Dataset items:
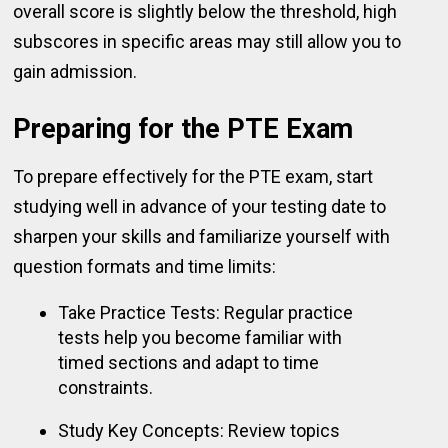
overall score is slightly below the threshold, high
subscores in specific areas may still allow you to
gain admission.
Preparing for the PTE Exam
To prepare effectively for the PTE exam, start
studying well in advance of your testing date to
sharpen your skills and familiarize yourself with
question formats and time limits:
Take Practice Tests: Regular practice
tests help you become familiar with
timed sections and adapt to time
constraints.
Study Key Concepts: Review topics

Your instructions :: Precisely the line with "timed sections and adapt to time" and the lines after it, up to the last line of the entries above, are to be reproduced, and nothing more.

Response ::
timed sections and adapt to time
constraints.
Study Key Concepts: Review topics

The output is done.